Free Pattern: Highlands Baby Santa Hat

This hat is shown unblocked.  Irregularities should
even out with washing and blocking.   

College recommendation letters.  An application for a grant for international travel.  A PowerPoint presentation on my recent visit to another high school in our state.  Lessons.  Feedback on student essays.   At this point in time, my creative juices—at least in the writing region of my psyche—are a bit dried up.  I have, however, spent the last week or so designing and knitting up a cute Santa hat.  This hat, with its 14-inch circumference at the base, will fit a baby from roughly three months to one year of age.

The designing and knitting project went rather smoothly. I’m finally getting a handle on the math of decreasing and increasing in the round. (The whole experience of envisioning a simple design and executing it from scratch has added to the humility I experience when I see all of the creative, intricate knitting patterns designed and displayed by other bloggers). 

Adding rows of plain knitting between the decrease rows
lengthens the top of the  hat, causing a pointed effect. 
This woolly Filatura di Crosa
Lupo yarn is perfect for the ball
 on top. 

I hope some folks do find some use for my pattern, however simple it is. I called it the Highlands Baby Santa hat after a town in the North Carolina mountains because the alpaca makes it warm and cozy enough to wear in northern climes. Click here to access the PDF pattern.

In addition to my baby steps at designing patterns, I’ve also been engaged in a woodworking project—creating drop spindles in preparation for a visit from Ivy of Pumpkin Spins, who is going to come to a meeting of the Fiber Arts Club at the school where I teach and demonstrate spinning with a top whorl spindle. I ordered a whole slew of birch dowels, toy wheels, and cup hooks and spent last weekend sawing, hammering, gluing, and screwing in hooks.I brought the dowels to school yesterday and enlisted the help of some students in sanding the spindles. Aside from one student’s having to wear an eye patch after the sanding, the project seems to be going well. (The student wears contact lenses and ended up with some sawdust in her eye.  She’s patchless today, though, so I hope the irritation has cleared up.)

Here is a view of my drop spindles, which still need much more sanding and then a coat of varnish. 



  1. I completely sympathize with the "dried up" feeling, the end of the semester can do that to you. Hang in there! Also, the fact that you have been able to do all of the things you've mentioned AND create a free pattern is astounding.

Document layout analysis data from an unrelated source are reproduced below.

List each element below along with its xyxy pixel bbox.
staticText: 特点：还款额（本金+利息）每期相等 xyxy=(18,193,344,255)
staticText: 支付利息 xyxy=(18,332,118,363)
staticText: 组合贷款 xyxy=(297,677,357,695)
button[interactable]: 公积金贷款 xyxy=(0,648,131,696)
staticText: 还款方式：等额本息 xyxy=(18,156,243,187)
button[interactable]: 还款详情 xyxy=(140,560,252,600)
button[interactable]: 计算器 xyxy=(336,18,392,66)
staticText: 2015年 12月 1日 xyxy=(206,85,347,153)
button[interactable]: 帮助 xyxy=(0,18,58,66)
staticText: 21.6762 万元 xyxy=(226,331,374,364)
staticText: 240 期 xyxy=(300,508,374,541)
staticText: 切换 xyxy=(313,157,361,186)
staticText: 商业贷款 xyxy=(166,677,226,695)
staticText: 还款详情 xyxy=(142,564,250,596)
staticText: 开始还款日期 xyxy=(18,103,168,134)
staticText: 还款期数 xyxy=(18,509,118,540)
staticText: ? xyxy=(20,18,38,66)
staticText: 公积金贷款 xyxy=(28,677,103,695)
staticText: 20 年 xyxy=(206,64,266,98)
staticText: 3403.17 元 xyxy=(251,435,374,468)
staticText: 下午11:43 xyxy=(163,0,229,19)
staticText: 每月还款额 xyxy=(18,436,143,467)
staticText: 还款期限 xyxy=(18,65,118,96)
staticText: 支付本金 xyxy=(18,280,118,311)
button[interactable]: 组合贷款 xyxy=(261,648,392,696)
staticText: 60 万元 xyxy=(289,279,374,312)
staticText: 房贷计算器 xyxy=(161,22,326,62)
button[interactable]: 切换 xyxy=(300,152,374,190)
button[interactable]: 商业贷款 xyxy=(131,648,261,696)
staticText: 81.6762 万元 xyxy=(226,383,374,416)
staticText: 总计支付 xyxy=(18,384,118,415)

Someday you need to teach me your secret to productivity. Lastly, those spindles look absolutely amazing, seriously. They look very nice and should spin wonderfully! I cannot believe that you are going to varnish them too, whew! You cannot draft more helpers for that too? I'm really looking forward to next month, it is going to be fun!

  2. Cute baby hat! Thanks for sharing :) Also great job on the spindles, I am looking forward to hearing how that goes.

  3. I love this hat! And that lovely fluffy furry white yarn for the border and pom pom is wonderful. Everyone is making hats at the moment - they make great discrete projects and nice Christmas presents. Have experimented with a crocheted cloche hat but am not quite sure about it yet! We'll see! What a wonderful idea to get your students into spinning! Your spindles are most ingenious. Happy sanding! E x

  4. I'm so glad I've read your post - I've been feeling so run down by school this week - I've nearly given up on my blog. Fantastic hat adn can't wait to see what the spindles produce. Judy.

  5. This is in reply to the comment about the pavlova - yes it's named after Anna pavlova. It really is an easy but flashy-looking desert. The trick to making it is not to let it know you want it to be perfect - treat it with disdain, don't let it know you care - I always find that with pavlovas when I'm making them for dinner parties they go wrong but for sunday lunch at home they are always fine - it's as if they can pick up on the stress! When you are 'squodging' the meringue onto the baking paper, don't squash it down - just allow it to rest on the paper with the minimum of prodding about. When it's had its hour in the oven, turn the oven off and leave it cool down overnight. At this time of year you could use seasonal fruit such as figs, kumquats and pomegranates as a change to strawberries or raspberries. Good Luck - I'll be thinking of you on Thanksgiving! Judy.

  6. Cute little Santa hat! You are certainly managing to accomplish alot and teach also!